■ **Exercise aim**:
Take the records below and copy them exactly.

Pixel coordinate grounding data
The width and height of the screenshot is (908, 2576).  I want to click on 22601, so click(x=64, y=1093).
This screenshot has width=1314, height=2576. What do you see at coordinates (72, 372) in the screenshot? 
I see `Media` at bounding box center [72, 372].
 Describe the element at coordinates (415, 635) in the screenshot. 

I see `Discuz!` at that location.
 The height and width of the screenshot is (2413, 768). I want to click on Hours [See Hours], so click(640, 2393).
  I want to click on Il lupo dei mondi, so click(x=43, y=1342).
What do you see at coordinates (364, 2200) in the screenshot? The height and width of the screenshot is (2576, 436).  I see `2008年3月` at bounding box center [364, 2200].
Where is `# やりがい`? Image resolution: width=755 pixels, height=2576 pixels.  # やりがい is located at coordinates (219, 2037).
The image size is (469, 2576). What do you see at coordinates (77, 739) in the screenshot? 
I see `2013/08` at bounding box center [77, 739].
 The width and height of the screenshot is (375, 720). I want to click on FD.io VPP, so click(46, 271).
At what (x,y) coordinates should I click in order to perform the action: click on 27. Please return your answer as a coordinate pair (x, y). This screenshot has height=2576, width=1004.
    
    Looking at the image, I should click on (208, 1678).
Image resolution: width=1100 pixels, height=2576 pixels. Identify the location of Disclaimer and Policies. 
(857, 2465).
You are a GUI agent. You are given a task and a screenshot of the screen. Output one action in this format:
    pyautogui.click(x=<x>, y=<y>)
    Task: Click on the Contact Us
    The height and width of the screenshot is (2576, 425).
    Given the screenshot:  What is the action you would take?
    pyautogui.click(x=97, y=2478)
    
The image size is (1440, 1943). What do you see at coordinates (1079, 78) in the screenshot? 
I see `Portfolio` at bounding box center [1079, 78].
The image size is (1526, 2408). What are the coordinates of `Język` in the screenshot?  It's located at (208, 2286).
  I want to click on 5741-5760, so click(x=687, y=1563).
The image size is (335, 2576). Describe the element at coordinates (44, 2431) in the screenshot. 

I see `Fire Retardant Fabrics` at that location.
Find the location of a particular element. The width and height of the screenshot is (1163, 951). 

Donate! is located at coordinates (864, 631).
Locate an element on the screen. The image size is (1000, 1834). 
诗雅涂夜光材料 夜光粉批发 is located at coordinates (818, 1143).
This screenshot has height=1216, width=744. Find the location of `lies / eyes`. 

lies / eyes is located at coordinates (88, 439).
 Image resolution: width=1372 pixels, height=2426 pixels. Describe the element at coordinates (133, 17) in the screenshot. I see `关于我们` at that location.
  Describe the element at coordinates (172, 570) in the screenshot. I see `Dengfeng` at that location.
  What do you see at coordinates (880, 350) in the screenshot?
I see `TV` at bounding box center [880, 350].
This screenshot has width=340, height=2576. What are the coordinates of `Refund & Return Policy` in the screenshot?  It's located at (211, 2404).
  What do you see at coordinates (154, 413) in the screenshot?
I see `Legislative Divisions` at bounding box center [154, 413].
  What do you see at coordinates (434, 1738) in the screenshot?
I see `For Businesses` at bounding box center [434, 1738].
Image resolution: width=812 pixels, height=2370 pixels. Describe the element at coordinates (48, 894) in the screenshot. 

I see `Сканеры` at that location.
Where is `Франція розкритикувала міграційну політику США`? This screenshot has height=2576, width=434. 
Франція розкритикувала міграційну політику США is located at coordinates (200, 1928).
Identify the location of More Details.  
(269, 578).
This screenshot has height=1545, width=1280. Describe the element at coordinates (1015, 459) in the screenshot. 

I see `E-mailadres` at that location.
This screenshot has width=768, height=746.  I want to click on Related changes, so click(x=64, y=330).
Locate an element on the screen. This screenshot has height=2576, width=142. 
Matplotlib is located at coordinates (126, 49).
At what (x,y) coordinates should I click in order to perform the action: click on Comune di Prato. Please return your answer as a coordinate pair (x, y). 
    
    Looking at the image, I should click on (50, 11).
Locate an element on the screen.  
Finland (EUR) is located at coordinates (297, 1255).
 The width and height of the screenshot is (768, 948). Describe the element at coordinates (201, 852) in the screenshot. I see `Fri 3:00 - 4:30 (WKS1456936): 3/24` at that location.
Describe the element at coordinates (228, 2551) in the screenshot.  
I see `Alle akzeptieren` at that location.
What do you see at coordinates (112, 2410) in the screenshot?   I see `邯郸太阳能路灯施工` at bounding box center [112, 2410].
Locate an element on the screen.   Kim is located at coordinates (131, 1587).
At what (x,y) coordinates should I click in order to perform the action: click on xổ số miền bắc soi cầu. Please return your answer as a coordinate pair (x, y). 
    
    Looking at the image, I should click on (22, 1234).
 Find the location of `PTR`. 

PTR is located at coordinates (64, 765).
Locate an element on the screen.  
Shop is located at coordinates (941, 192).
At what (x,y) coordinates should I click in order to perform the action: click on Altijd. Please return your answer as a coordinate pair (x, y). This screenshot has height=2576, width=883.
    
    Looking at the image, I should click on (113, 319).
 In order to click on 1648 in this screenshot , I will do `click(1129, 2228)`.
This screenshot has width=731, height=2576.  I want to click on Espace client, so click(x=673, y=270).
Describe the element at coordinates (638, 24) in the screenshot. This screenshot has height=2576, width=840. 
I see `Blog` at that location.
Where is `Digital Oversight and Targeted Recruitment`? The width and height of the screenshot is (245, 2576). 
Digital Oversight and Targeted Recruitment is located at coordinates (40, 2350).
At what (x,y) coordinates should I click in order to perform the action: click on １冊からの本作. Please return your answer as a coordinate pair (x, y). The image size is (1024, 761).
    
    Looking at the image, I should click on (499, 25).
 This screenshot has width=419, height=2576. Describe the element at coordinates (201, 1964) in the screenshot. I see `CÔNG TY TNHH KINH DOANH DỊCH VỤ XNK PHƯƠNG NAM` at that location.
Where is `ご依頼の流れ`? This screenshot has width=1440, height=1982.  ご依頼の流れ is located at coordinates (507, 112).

■ **Answer to this task**:
The width and height of the screenshot is (908, 2576).  I want to click on 22601, so click(x=64, y=1093).
This screenshot has width=1314, height=2576. What do you see at coordinates (72, 372) in the screenshot? 
I see `Media` at bounding box center [72, 372].
 Describe the element at coordinates (415, 635) in the screenshot. 

I see `Discuz!` at that location.
 The height and width of the screenshot is (2413, 768). I want to click on Hours [See Hours], so click(640, 2393).
  I want to click on Il lupo dei mondi, so click(x=43, y=1342).
What do you see at coordinates (364, 2200) in the screenshot? The height and width of the screenshot is (2576, 436).  I see `2008年3月` at bounding box center [364, 2200].
Where is `# やりがい`? Image resolution: width=755 pixels, height=2576 pixels.  # やりがい is located at coordinates (219, 2037).
The image size is (469, 2576). What do you see at coordinates (77, 739) in the screenshot? 
I see `2013/08` at bounding box center [77, 739].
 The width and height of the screenshot is (375, 720). I want to click on FD.io VPP, so click(46, 271).
At what (x,y) coordinates should I click in order to perform the action: click on 27. Please return your answer as a coordinate pair (x, y). This screenshot has height=2576, width=1004.
    
    Looking at the image, I should click on (208, 1678).
Image resolution: width=1100 pixels, height=2576 pixels. Identify the location of Disclaimer and Policies. 
(857, 2465).
You are a GUI agent. You are given a task and a screenshot of the screen. Output one action in this format:
    pyautogui.click(x=<x>, y=<y>)
    Task: Click on the Contact Us
    The height and width of the screenshot is (2576, 425).
    Given the screenshot:  What is the action you would take?
    pyautogui.click(x=97, y=2478)
    
The image size is (1440, 1943). What do you see at coordinates (1079, 78) in the screenshot? 
I see `Portfolio` at bounding box center [1079, 78].
The image size is (1526, 2408). What are the coordinates of `Język` in the screenshot?  It's located at (208, 2286).
  I want to click on 5741-5760, so click(x=687, y=1563).
The image size is (335, 2576). Describe the element at coordinates (44, 2431) in the screenshot. 

I see `Fire Retardant Fabrics` at that location.
Find the location of a particular element. The width and height of the screenshot is (1163, 951). 

Donate! is located at coordinates (864, 631).
Locate an element on the screen. The image size is (1000, 1834). 
诗雅涂夜光材料 夜光粉批发 is located at coordinates (818, 1143).
This screenshot has height=1216, width=744. Find the location of `lies / eyes`. 

lies / eyes is located at coordinates (88, 439).
 Image resolution: width=1372 pixels, height=2426 pixels. Describe the element at coordinates (133, 17) in the screenshot. I see `关于我们` at that location.
  Describe the element at coordinates (172, 570) in the screenshot. I see `Dengfeng` at that location.
  What do you see at coordinates (880, 350) in the screenshot?
I see `TV` at bounding box center [880, 350].
This screenshot has width=340, height=2576. What are the coordinates of `Refund & Return Policy` in the screenshot?  It's located at (211, 2404).
  What do you see at coordinates (154, 413) in the screenshot?
I see `Legislative Divisions` at bounding box center [154, 413].
  What do you see at coordinates (434, 1738) in the screenshot?
I see `For Businesses` at bounding box center [434, 1738].
Image resolution: width=812 pixels, height=2370 pixels. Describe the element at coordinates (48, 894) in the screenshot. 

I see `Сканеры` at that location.
Where is `Франція розкритикувала міграційну політику США`? This screenshot has height=2576, width=434. 
Франція розкритикувала міграційну політику США is located at coordinates (200, 1928).
Identify the location of More Details.  
(269, 578).
This screenshot has height=1545, width=1280. Describe the element at coordinates (1015, 459) in the screenshot. 

I see `E-mailadres` at that location.
This screenshot has width=768, height=746.  I want to click on Related changes, so click(x=64, y=330).
Locate an element on the screen. This screenshot has height=2576, width=142. 
Matplotlib is located at coordinates (126, 49).
At what (x,y) coordinates should I click in order to perform the action: click on Comune di Prato. Please return your answer as a coordinate pair (x, y). 
    
    Looking at the image, I should click on (50, 11).
Locate an element on the screen.  
Finland (EUR) is located at coordinates (297, 1255).
 The width and height of the screenshot is (768, 948). Describe the element at coordinates (201, 852) in the screenshot. I see `Fri 3:00 - 4:30 (WKS1456936): 3/24` at that location.
Describe the element at coordinates (228, 2551) in the screenshot.  
I see `Alle akzeptieren` at that location.
What do you see at coordinates (112, 2410) in the screenshot?   I see `邯郸太阳能路灯施工` at bounding box center [112, 2410].
Locate an element on the screen.   Kim is located at coordinates (131, 1587).
At what (x,y) coordinates should I click in order to perform the action: click on xổ số miền bắc soi cầu. Please return your answer as a coordinate pair (x, y). 
    
    Looking at the image, I should click on (22, 1234).
 Find the location of `PTR`. 

PTR is located at coordinates (64, 765).
Locate an element on the screen.  
Shop is located at coordinates (941, 192).
At what (x,y) coordinates should I click in order to perform the action: click on Altijd. Please return your answer as a coordinate pair (x, y). This screenshot has height=2576, width=883.
    
    Looking at the image, I should click on (113, 319).
 In order to click on 1648 in this screenshot , I will do `click(1129, 2228)`.
This screenshot has width=731, height=2576.  I want to click on Espace client, so click(x=673, y=270).
Describe the element at coordinates (638, 24) in the screenshot. This screenshot has height=2576, width=840. 
I see `Blog` at that location.
Where is `Digital Oversight and Targeted Recruitment`? The width and height of the screenshot is (245, 2576). 
Digital Oversight and Targeted Recruitment is located at coordinates (40, 2350).
At what (x,y) coordinates should I click in order to perform the action: click on １冊からの本作. Please return your answer as a coordinate pair (x, y). The image size is (1024, 761).
    
    Looking at the image, I should click on (499, 25).
 This screenshot has width=419, height=2576. Describe the element at coordinates (201, 1964) in the screenshot. I see `CÔNG TY TNHH KINH DOANH DỊCH VỤ XNK PHƯƠNG NAM` at that location.
Where is `ご依頼の流れ`? This screenshot has width=1440, height=1982.  ご依頼の流れ is located at coordinates (507, 112).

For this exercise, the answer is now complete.